### WORK TASK:
From the records below, copy every line that contains the word "gebeuren".

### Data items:
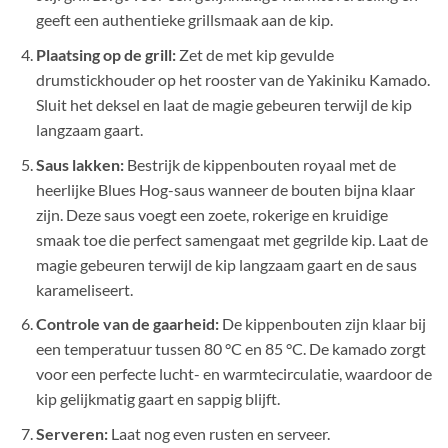
geeft een authentieke grillsmaak aan de kip.
Plaatsing op de grill:
Zet de met kip gevulde
drumstickhouder op het rooster van de Yakiniku Kamado.
Sluit het deksel en laat de magie gebeuren terwijl de kip
langzaam gaart.
Saus lakken:
Bestrijk de kippenbouten royaal met de
heerlijke Blues Hog-saus wanneer de bouten bijna klaar
zijn. Deze saus voegt een zoete, rokerige en kruidige
smaak toe die perfect samengaat met gegrilde kip. Laat de
magie gebeuren terwijl de kip langzaam gaart en de saus
karameliseert.
Controle van de gaarheid:
De kippenbouten zijn klaar bij
een temperatuur tussen 80 °C en 85 °C. De kamado zorgt
voor een perfecte lucht- en warmtecirculatie, waardoor de
kip gelijkmatig gaart en sappig blijft.
Serveren:
Laat nog even rusten en serveer.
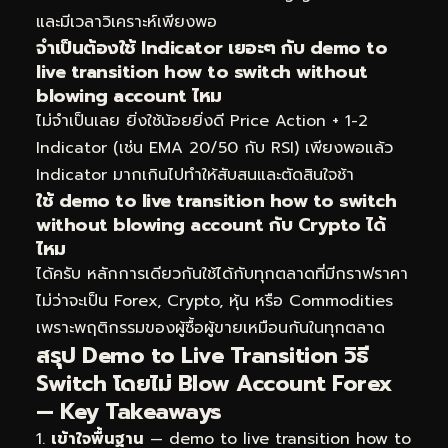
และมีเวลาวิเคราะห์เพียงพอ
จำเป็นต้องใช้ Indicator เยอะๆ กับ demo to
live transition how to switch without
blowing account ไหม
ไม่จำเป็นเลย ยิ่งใช้น้อยยิ่งดี Price Action + 1-2
Indicator (เช่น EMA 20/50 กับ RSI) เพียงพอแล้ว
Indicator มากเกินไปทำให้สับสนและตัดสินใจช้า
ใช้ demo to live transition how to switch
without blowing account กับ Crypto ได้
ไหม
ได้ครับ หลักการเดียวกันใช้ได้กับทุกตลาดที่มีกราฟราคา
ไม่ว่าจะเป็น Forex, Crypto, หุ้น หรือ Commodities
เพราะพฤติกรรมของผู้ซื้อผู้ขายเหมือนกันในทุกตลาด
สรุป Demo to Live Transition วิธี
Switch โดยไม่ Blow Account Forex
— Key Takeaways
เข้าใจพื้นฐาน
— demo to live transition how to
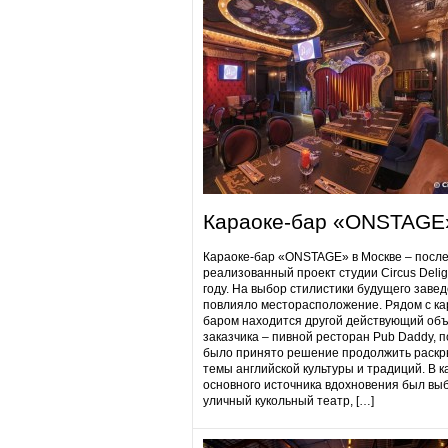
Караоке-бар «ONSTAGE
Караоке-бар «ONSTAGE» в Москве – посл
реализованный проект студии Circus Delig
году. На выбор стилистики будущего заве
повлияло месторасположение. Рядом с ка
баром находится другой действующий объ
заказчика – пивной ресторан Pub Daddy​, 
было принято решение продолжить раскр
темы английской культуры и традиций. В к
основного источника вдохновения был вы
уличный кукольный театр, […]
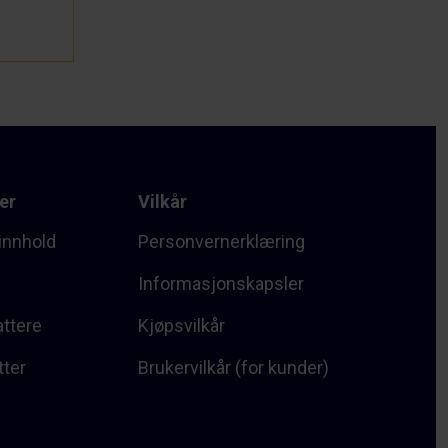
er
Vilkår
innhold
Personvernerklæring
Informasjonskapsler
attere
Kjøpsvilkår
tter
Brukervilkår (for kunder)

### RESPONSE BOX:
Sluit het deksel en laat de magie gebeuren terwijl de kip
magie gebeuren terwijl de kip langzaam gaart en de saus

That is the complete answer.